##### RECORDED DATA #####

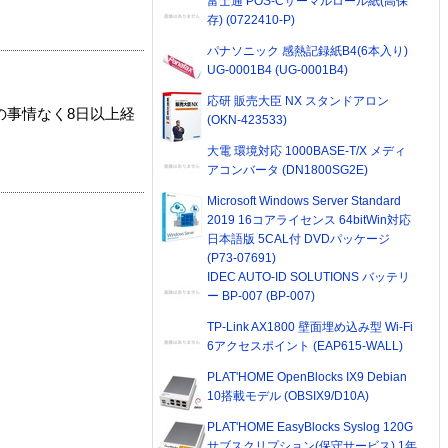
富士通 POS-Cサーマルロール紙(高保
存) (0722410-P)
パナソニック 感熱記録紙B4(6本入り)
UG-0001B4 (UG-0001B4)
応研 販売大臣 NX スタンドアロン
の事情なく8日以上経
(OKN-423533)
大電 環境対応 1000BASE-T/X メディ
アコンバータ (DN1800SG2E)
Microsoft Windows Server Standard
2019 16コアライセンス 64bitWin対応
日本語版 5CAL付 DVDパッケージ
(P73-07691)
IDEC AUTO-ID SOLUTIONS バッテリ
ー BP-007 (BP-007)
TP-Link AX1800 壁面埋め込み型 Wi-Fi
6アクセスポイント (EAP615-WALL)
PLAT'HOME OpenBlocks IX9 Debian
10搭載モデル (OBSIX9/D10A)
PLAT'HOME EasyBlocks Syslog 120G
サブスクリプション(保守サービス) 1年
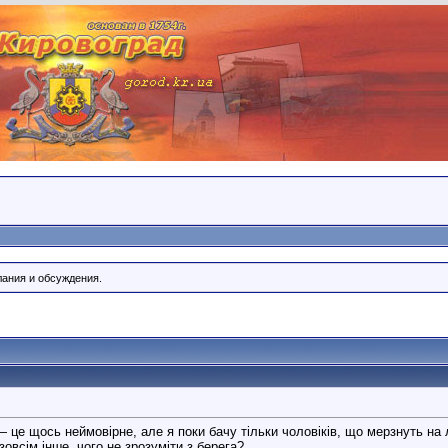
лания и обсуждения.
 це щось неймовірне, але я поки бачу тільки чоловіків, що мерзнуть на 
зовсім інше, чого не зрозуміти з берега?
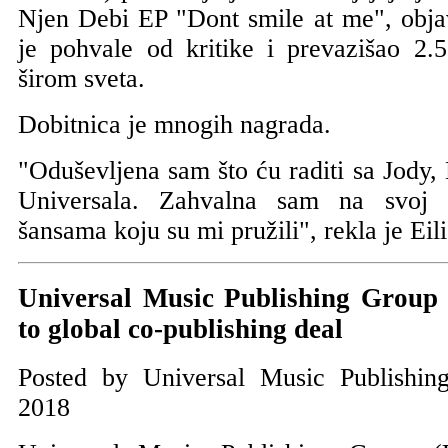
Njen Debi EP "Dont smile at me", obja
je pohvale od kritike i prevazišao 2.5
širom sveta.
Dobitnica je mnogih nagrada.
"Oduševljena sam što ću raditi sa Jody
Universala. Zahvalna sam na svoj n
šansama koju su mi pružili", rekla je Eili
Universal Music Publishing Group s
to global co-publishing deal
Posted by Universal Music Publishi
2018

#####

### ABOUT THIS EXERCISE
Nothing but the lines from the first line of the records above to the line with "(P73-07691)", inclusive, should be transcribed exactly, and the pictures must be left out.

### WORKED SOLUTION
富士通 POS-Cサーマルロール紙(高保
存) (0722410-P)
パナソニック 感熱記録紙B4(6本入り)
UG-0001B4 (UG-0001B4)
応研 販売大臣 NX スタンドアロン
の事情なく8日以上経
(OKN-423533)
大電 環境対応 1000BASE-T/X メディ
アコンバータ (DN1800SG2E)
Microsoft Windows Server Standard
2019 16コアライセンス 64bitWin対応
日本語版 5CAL付 DVDパッケージ
(P73-07691)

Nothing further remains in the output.